Publié le par modimodi

Sur le journal de bord de naufragé involontaire de tous mes textes "sans queue ni tête", j'ânonne et j'épèle, je parle pour ne rien dire, j'écris pour ne pas être lu !  J'ai le bec dans l'eau ! Je divague. Je doute ! ...

Dans mes entrefilets, je ramasse des coquilles, vides de sens que je brise et rature. Bernique ! Par Saint-Jacques et clovisses, les grenouilles de bénitier ont aiguisé les couteaux !

L'océan des vaines prétentions est, faute de lauriers, mon linceul de varechs. Je fais le lit, bateau des muses qui paressent au lit des ratures. Hélas ! J'ai fait rimer scribouillard et plumard, j'ai confondu page et pageot. J'ai mis la puce à l'oreille des belles lettres. Au fond de mon pucier de grand litté-rateur, je me suis battu les flancs contre le bat-flanc de mes contradictions. Je me suis empalé au pieu de ma paresse. Je suis le grabataire pathétique de la littérature, liée par ses ratures, ses ratés d'écriture. Personne à l'horizon. Ma corne de brume sonne là, la lie de vains écrits.

Au pied de la lettre, au creux de la vague, je me noie dans ma bouteille à l'encre ! Je manque de caractères. Je n'ai plus que des minuscules et je naufrage entre deux signes de détresse. Tirets, points, je tente le morse ! Je ponctue mon désarroi, je lance des S.O.S d'accents aigus et graves. Je n'ai plus qu'à jeter ma ligne de mots hameçonnés de hiéroglyphes.

Quand je reviens sur terre, je piétine sur la berge de la réflexion. Ma nasse fuit, mon épuisette est vide. Je pêche par omission d'idées. Mes rêves paressent au fil de l'eau. Ils flottent comme des bouchons. Ils me narguent, passent et m'échappent d'une rive à l'autre.

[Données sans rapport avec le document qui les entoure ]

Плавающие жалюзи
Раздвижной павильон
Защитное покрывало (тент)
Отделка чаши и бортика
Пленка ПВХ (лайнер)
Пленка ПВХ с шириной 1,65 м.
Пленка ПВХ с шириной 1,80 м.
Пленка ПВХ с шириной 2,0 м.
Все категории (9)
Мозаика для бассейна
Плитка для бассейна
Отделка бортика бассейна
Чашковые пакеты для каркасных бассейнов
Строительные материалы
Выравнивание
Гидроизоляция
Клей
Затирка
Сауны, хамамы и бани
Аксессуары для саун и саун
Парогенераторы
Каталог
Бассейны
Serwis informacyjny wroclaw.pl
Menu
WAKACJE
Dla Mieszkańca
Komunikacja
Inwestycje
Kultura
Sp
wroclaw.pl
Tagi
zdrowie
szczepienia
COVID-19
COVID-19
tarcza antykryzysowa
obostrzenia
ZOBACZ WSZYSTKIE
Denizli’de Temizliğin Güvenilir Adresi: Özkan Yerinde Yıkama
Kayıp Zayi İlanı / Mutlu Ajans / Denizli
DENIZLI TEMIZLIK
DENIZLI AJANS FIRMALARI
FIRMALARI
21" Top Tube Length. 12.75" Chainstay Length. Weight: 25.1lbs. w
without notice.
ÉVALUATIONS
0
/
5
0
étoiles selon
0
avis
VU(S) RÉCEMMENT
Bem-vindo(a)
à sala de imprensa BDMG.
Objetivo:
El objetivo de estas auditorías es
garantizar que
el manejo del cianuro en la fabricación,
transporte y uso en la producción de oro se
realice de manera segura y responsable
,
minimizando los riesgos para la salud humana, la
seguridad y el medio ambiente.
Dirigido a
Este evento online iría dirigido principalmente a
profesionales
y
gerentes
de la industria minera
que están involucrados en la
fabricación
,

Ô Virgile ! Ô V. Hugo ! "Et ruit oceano nox ! ... Et la nuit s'élance de l'océan." Les flots m'attirent... Je cours sur la jetée mais la digue est déserte ! C'est l'amer à boire ! Je mets les voiles mais les vents me sont contraires. Mon inspiration mollit, mes phrases moutonnent, mon style clapote. Le cabotin cabote.

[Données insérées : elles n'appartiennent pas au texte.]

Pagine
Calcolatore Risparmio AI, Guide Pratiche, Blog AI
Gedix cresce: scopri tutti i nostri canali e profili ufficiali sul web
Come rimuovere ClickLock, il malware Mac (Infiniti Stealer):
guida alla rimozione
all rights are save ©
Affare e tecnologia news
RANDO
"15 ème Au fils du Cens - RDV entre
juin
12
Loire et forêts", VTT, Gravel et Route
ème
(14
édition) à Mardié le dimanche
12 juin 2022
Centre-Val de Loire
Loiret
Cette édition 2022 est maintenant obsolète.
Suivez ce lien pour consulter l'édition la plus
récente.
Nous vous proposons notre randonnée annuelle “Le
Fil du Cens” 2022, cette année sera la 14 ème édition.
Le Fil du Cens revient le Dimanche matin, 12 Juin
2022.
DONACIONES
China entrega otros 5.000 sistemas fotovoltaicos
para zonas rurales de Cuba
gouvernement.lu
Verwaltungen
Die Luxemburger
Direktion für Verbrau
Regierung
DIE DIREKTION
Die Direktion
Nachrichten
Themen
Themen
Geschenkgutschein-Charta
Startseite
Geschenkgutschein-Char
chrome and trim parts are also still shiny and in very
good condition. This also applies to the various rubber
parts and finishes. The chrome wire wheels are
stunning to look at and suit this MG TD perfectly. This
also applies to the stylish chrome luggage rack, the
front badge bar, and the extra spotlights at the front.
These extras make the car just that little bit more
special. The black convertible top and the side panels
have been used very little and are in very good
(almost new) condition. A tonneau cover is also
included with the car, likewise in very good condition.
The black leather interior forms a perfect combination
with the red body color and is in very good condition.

Flasque fiasque de pensées, mon esprit reste en carafe. Ma muse doit me prendre pour une cruche et se payer ma fiole... Lassé de lancer des bouées aux lecteurs naufragés, je lance des bouteilles à la mer. J'y enferme des mots, des vers, des cris d'amour. De ma fenêtre, je les regarde danser sur les eaux, plonger, rebondir, tourner sur elles-mêmes, décrire de libres arabesques. Elles deviennent mes voiliers d'espoir, cinglant pour l'Amérique ou le Parnasse. Je les suis jusqu'à les perdre du regard...

Mais voilà que rompant le silence des pensées vagabondes,soudain se fait entendre un joyeux tintamarre de cacophonies criardes. Ce sont des mouettes rieuses en train de battre le rappel pour raconter la dernière anecdote marine.

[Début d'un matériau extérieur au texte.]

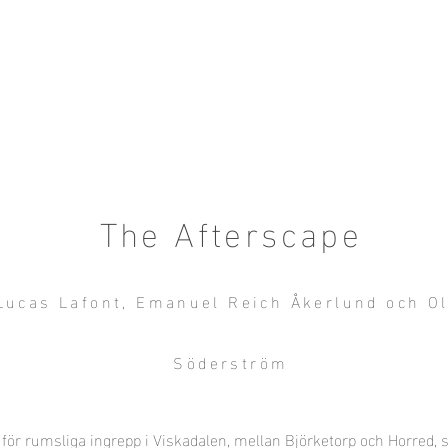
HEM
Ullared 2025
Sotenäs 2024
Ti
The Afterscape
Lucas Lafont, Emanuel Reich Åkerlund och Ol
Söderström
 för rumsliga ingrepp i Viskadalen, mellan Björketorp och Horred,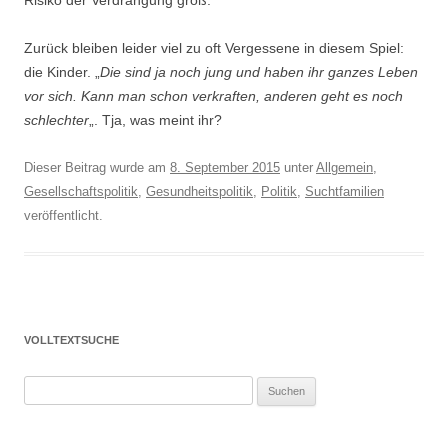
Risiko der Verdrängung groß.
Zurück bleiben leider viel zu oft Vergessene in diesem Spiel:
die Kinder. „
Die sind ja noch jung und haben ihr ganzes Leben
vor sich. Kann man schon verkraften, anderen geht es noch
schlechter
„. Tja, was meint ihr?
Dieser Beitrag wurde am
8. September 2015
unter
Allgemein
,
Gesellschaftspolitik
,
Gesundheitspolitik
,
Politik
,
Suchtfamilien
veröffentlicht.
VOLLTEXTSUCHE
Suchen
nach: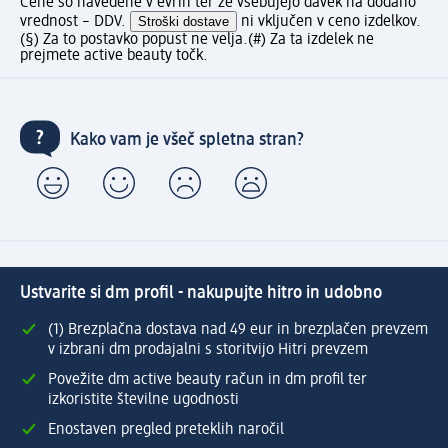
Cene so navedene v evrih ter že vsebujejo davek na dodano
vrednost – DDV.
Stroški dostave
ni vključen v ceno izdelkov.
(§) Za to postavko popust ne velja.
(#) Za ta izdelek ne
prejmete active beauty točk.
Kako vam je všeč spletna stran?
Ustvarite si dm profil - nakupujte hitro in udobno
(1) Brezplačna dostava nad 49 eur in brezplačen prevzem
v izbrani dm prodajalni s storitvijo Hitri prevzem
Povežite dm active beauty račun in dm profil ter
izkoristite številne ugodnosti
Enostaven pregled preteklih naročil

La nouvelle a été rendue officielle au palais princier ! Au musée océanographique de Monaco, ils ont capturé une nouvelle espèce de poissons. Ils ont analysé les mouvements et les sons de leurs bouches. A leur grand étonnement, certains vocalisaient de petits cris "d'écrits en liberté", en battant des nageoires.

Oh ! Joie pour votre serviteur !... Vaincu, l'atavisme du muet bâillant comme une carpe, du menu fretin littéraire, des figures de style plates comme une limande, du vain écrivain, mauvais pêcheur qui noyait son poisson ! Le destin m'a enfin tendu la perche ! A force de tourner autour de mes bouteilles à la mer et de tenter de déchiffrer mes messages, quelques poissons de Méditerranée ont acquis l'intelligence inespérée de mes lecteurs tant désirés.

A la criée, je vais enfin retrouver des surfeurs du Net, des internautes, des liseurs frais comme des gardons ! Alors, excusez-moi, je dois vite vous quitter. Car même, s'ils ne se serrent pas encore comme des sardines, je me dois à mon nouveau public !

Tchao ! Votre vieux loup de mer se jette à l'eau ! Un poisson d'avril ou une sirène m'attend peut-être...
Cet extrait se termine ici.